竜二はまた疑問が浮かんでしまった。囚人だとは聞いたが、初めての従士が囚人になるかもしれないと聞かされてショックだったせいもあり、年齢も性別も聞いていなかった。
「ちょ、ちょっと待って!従士の事で来たんだよね?ひょっとして俺の最初の従士って……」
「ええ、私が推薦する従士候補とは女囚人です。」
凶悪殺人犯で手が付けられない狂人とか凶暴でいかつい男だったらどうしようと思っていた。女性ならまだ接しやすいかもと竜二は思った。少し安堵して大きく息を吐く。
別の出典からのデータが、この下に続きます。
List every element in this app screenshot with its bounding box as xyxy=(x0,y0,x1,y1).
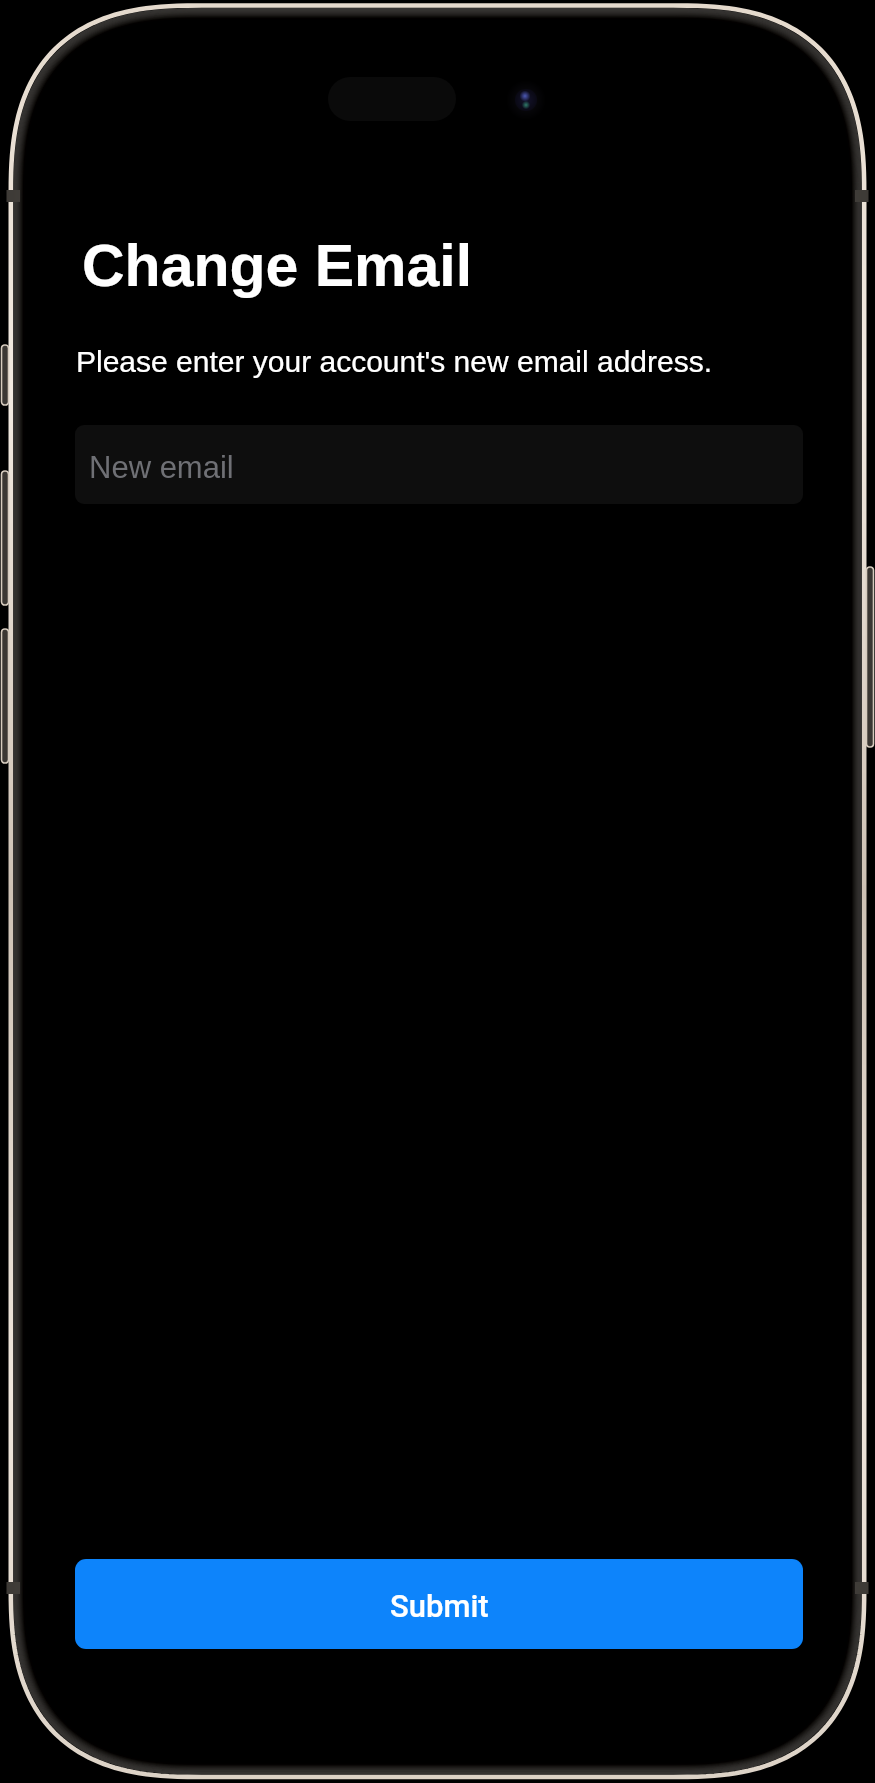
staticText: New email xyxy=(89,450,234,485)
button[interactable]: Submit xyxy=(75,1559,803,1649)
button[interactable]: New email text field xyxy=(75,425,803,504)
staticText: Please enter your account's new email ad… xyxy=(76,345,713,379)
staticText: Submit xyxy=(390,1588,489,1624)
staticText: Change Email xyxy=(82,233,473,299)
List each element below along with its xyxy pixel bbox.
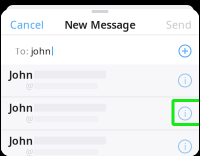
- button[interactable]: Contact info: [172, 100, 198, 126]
- staticText: @: [26, 114, 33, 124]
- button[interactable]: Contact info: [172, 134, 198, 156]
- staticText: John: [9, 133, 33, 148]
- staticText: @: [26, 81, 33, 91]
- staticText: New Message: [64, 17, 136, 32]
- staticText: @: [26, 147, 33, 156]
- button[interactable]: John: [1, 98, 199, 130]
- staticText: John: [9, 67, 33, 82]
- staticText: John: [9, 100, 33, 115]
- button[interactable]: Cancel: [1, 14, 44, 34]
- button[interactable]: New Message: [55, 14, 145, 34]
- staticText: Cancel: [10, 17, 44, 32]
- staticText: Send: [166, 17, 192, 32]
- button[interactable]: Add contact: [171, 37, 199, 65]
- staticText: john: [31, 45, 51, 57]
- button[interactable]: John: [1, 130, 199, 156]
- button[interactable]: Send: [166, 14, 199, 34]
- staticText: i: [184, 140, 186, 153]
- staticText: To:: [15, 45, 29, 57]
- staticText: i: [184, 107, 186, 120]
- button[interactable]: Contact info: [172, 68, 198, 94]
- button[interactable]: John: [1, 64, 199, 96]
- staticText: i: [184, 74, 186, 87]
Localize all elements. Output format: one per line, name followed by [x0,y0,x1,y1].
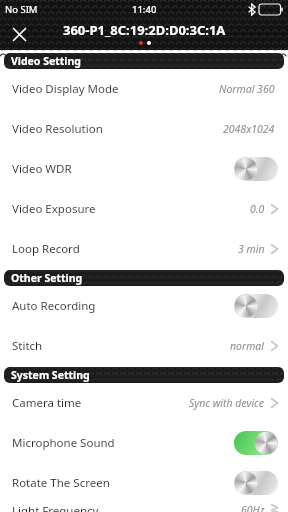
button[interactable]: Microphone Sound [0,423,288,463]
button[interactable]: Camera time [0,383,288,423]
staticText: Loop Record [12,241,80,257]
staticText: Video Resolution [12,121,103,137]
staticText: Video Setting [11,54,81,68]
staticText: 2048x1024 [223,122,275,136]
button[interactable]: Rotate The Screen [0,463,288,503]
button[interactable]: Close [4,19,34,49]
staticText: Rotate The Screen [12,475,110,491]
staticText: No SIM [5,3,38,16]
staticText: normal [230,339,265,353]
staticText: Video Display Mode [12,81,119,97]
button[interactable]: Toggle off [234,157,278,181]
staticText: Stitch [12,338,43,354]
staticText: Video WDR [12,161,72,177]
button[interactable]: Stitch [0,326,288,366]
staticText: 11:40 [132,3,157,16]
button[interactable]: Toggle on [234,431,278,455]
staticText: System Setting [11,368,90,382]
button[interactable]: Video Resolution [0,109,288,149]
staticText: Microphone Sound [12,435,115,451]
staticText: Light Frequency [12,503,99,512]
staticText: Sync with device [189,396,265,410]
staticText: Other Setting [11,271,83,285]
button[interactable]: Video Display Mode [0,69,288,109]
staticText: Auto Recording [12,298,96,314]
button[interactable]: Video WDR [0,149,288,189]
staticText: Video Exposure [12,201,96,217]
staticText: 360-P1_8C:19:2D:D0:3C:1A [63,21,226,39]
button[interactable]: Light Frequency [0,503,288,512]
staticText: 3 min [238,242,265,256]
button[interactable]: Toggle off [234,294,278,318]
button[interactable]: Loop Record [0,229,288,269]
staticText: 0.0 [250,202,265,216]
button[interactable]: Video Exposure [0,189,288,229]
staticText: Normal 360 [219,82,275,96]
button[interactable]: Toggle off [234,471,278,495]
staticText: 60Hz [241,503,265,512]
staticText: Camera time [12,395,82,411]
button[interactable]: Auto Recording [0,286,288,326]
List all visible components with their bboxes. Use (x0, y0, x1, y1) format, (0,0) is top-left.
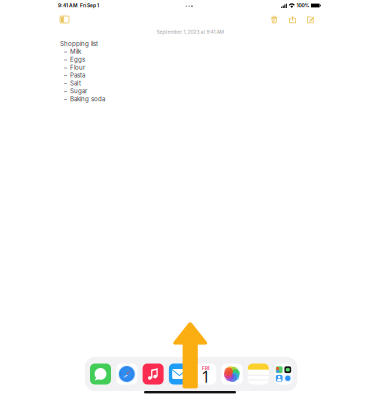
staticText: – (64, 72, 67, 79)
staticText: – (64, 48, 67, 55)
staticText: Baking soda (70, 95, 105, 103)
staticText: 9:41 AM Fri Sep 1 (58, 2, 99, 8)
button[interactable]: Show Sidebar (57, 13, 72, 26)
staticText: – (64, 56, 67, 63)
staticText: Sugar (70, 87, 87, 95)
button[interactable]: Notes (248, 364, 269, 384)
button[interactable]: Photos (222, 364, 242, 384)
button[interactable]: Calendar (195, 364, 216, 384)
staticText: – (64, 64, 67, 71)
button[interactable]: Delete (268, 13, 280, 26)
button[interactable]: New Note (304, 13, 318, 26)
button[interactable]: Mail (169, 364, 190, 384)
staticText: Pasta (70, 72, 85, 79)
button[interactable]: Multitasking Controls (184, 3, 195, 9)
staticText: 1 (201, 366, 210, 387)
staticText: Eggs (70, 56, 85, 63)
button[interactable]: Messages (90, 364, 111, 384)
staticText: Salt (70, 80, 81, 87)
staticText: 100% (296, 2, 309, 8)
staticText: Flour (70, 64, 85, 71)
staticText: – (64, 87, 67, 95)
staticText: Shopping list (60, 40, 98, 47)
button[interactable]: Safari (116, 364, 137, 384)
staticText: FRI (202, 365, 210, 372)
staticText: September 1, 2023 at 9:41 AM (156, 29, 224, 35)
staticText: – (64, 80, 67, 87)
staticText: – (64, 95, 67, 103)
button[interactable]: App Library (275, 364, 292, 384)
button[interactable]: Music (143, 364, 164, 384)
button[interactable]: Share (286, 13, 299, 26)
staticText: Milk (70, 48, 81, 55)
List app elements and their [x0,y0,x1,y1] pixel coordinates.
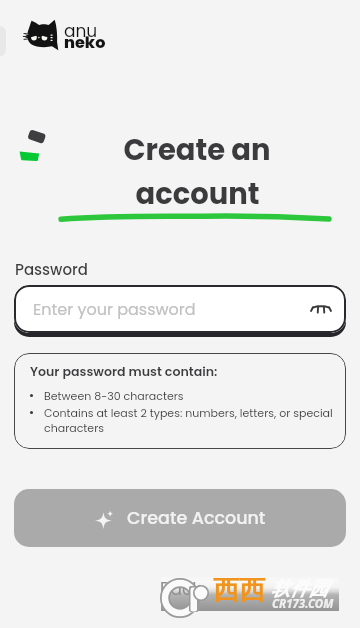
staticText: Enter your password [33,298,196,320]
staticText: account [135,174,260,215]
staticText: Create Account [127,506,266,531]
staticText: neko [64,31,106,53]
staticText: 软件园 [271,577,328,601]
staticText: anu [64,19,98,43]
staticText: CR173.COM [272,596,334,612]
button[interactable]: Show password [308,296,334,322]
staticText: 西西 [213,574,265,607]
staticText: Your password must contain: [30,363,218,381]
button[interactable]: anu neko [22,17,114,55]
staticText: Password [15,259,88,280]
button[interactable]: Back [154,571,207,607]
staticText: Contains at least 2 types: numbers, lett… [44,405,336,436]
button[interactable]: Enter your password [14,285,346,333]
staticText: Create an [123,130,271,171]
staticText: Between 8-30 characters [44,388,184,403]
button[interactable]: Create Account [14,489,346,547]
それを女は頼りないから失望した事による溜め息と勘違いしたダルシャンの発言で竜二の感情は一変することになる。
「竜二君。女だからって舐めてはいかんぞ。そいつは君の相竜と同様、百人斬りをやって見せた………本物の人斬りだ。投獄されてからわずか一日で、他の先輩囚人連中を血祭りにあげて女囚共のトップに君臨してしまったヤツだぞ。情けない話だが我々数人がかりでも手におえない時があるぐらいだ……」
「………それはそれは……頼もしいですね」
背中に冷たいものを感じた竜二は結局、心を落ち着かせるために腹が減ったことにして昼食後に会う事になった。
もちろんそれが単なる悪あがきだとハルドルが見抜いていたのは言うまでもない。